▸ **Work to be completed**
Look through the data below for the line with "1:28 (1072, 504)", and transcribe it exactly together with each line after it up to and including the line with "Related Links". Give nothing else.

▸ **Input for this task**
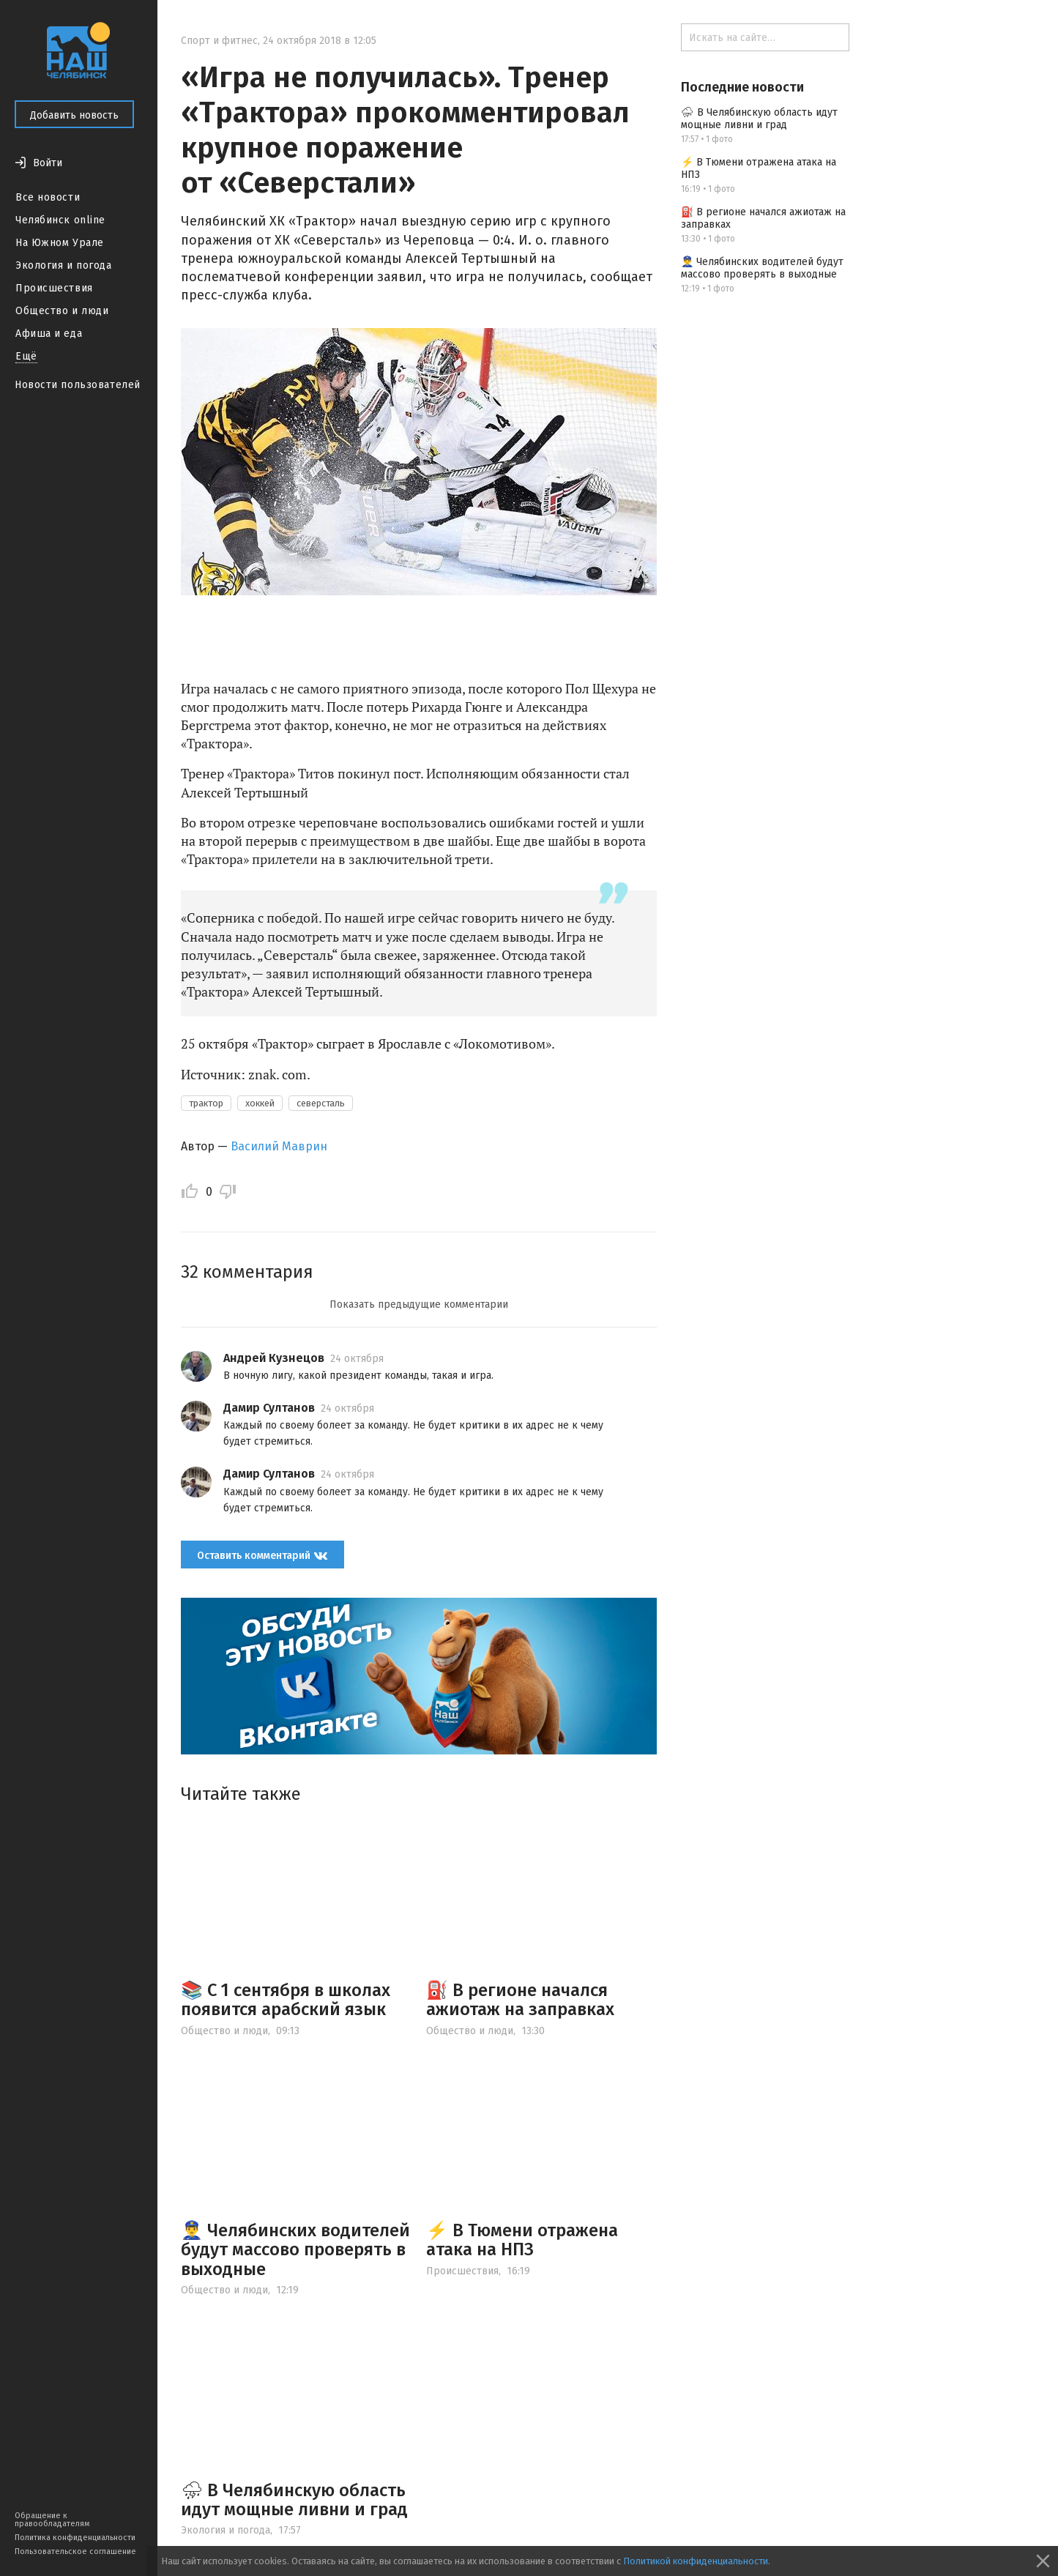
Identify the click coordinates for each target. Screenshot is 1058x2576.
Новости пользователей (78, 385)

--

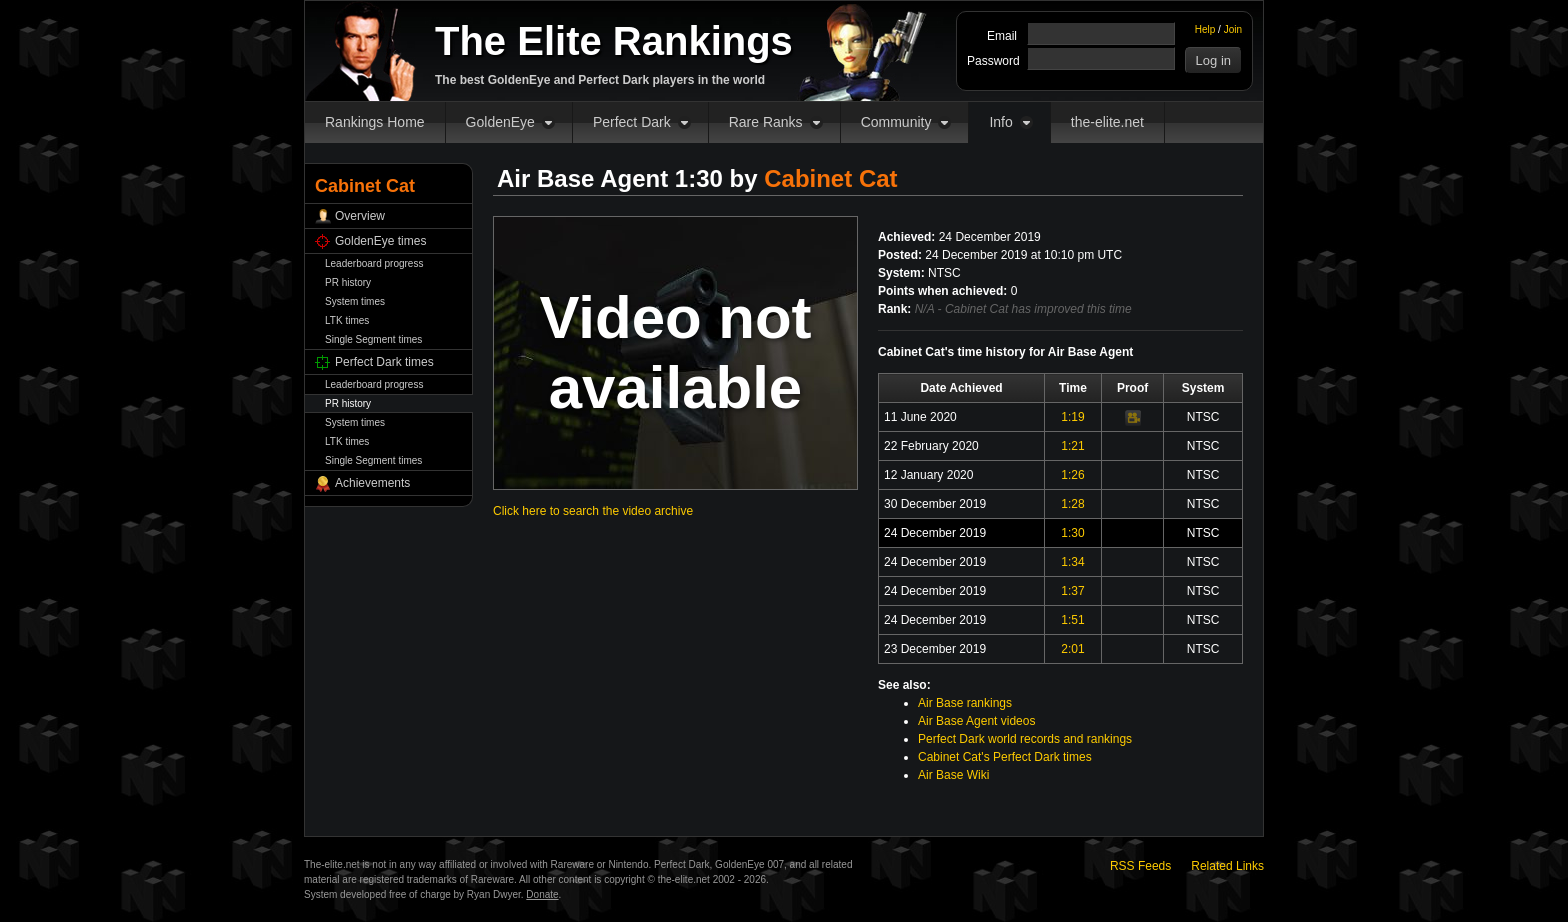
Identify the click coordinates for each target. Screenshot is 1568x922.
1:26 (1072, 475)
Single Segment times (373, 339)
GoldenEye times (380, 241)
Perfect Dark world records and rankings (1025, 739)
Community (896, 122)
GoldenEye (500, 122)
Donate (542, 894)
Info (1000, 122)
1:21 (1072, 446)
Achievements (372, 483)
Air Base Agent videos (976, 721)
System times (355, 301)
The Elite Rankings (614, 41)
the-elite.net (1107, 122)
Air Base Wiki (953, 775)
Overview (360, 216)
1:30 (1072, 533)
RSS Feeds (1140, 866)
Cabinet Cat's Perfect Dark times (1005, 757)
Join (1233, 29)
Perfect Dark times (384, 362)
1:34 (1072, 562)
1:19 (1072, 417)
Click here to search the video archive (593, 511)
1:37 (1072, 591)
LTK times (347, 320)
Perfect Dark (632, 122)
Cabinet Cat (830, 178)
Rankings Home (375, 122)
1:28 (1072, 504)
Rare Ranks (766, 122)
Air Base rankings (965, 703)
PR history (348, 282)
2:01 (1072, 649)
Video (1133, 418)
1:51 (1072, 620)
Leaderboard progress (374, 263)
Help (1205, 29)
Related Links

▸ **Your response**
1:28 (1072, 504)
Rare Ranks (766, 122)
Air Base rankings (965, 703)
PR history (348, 282)
2:01 (1072, 649)
Video (1133, 418)
1:51 (1072, 620)
Leaderboard progress (374, 263)
Help (1205, 29)
Related Links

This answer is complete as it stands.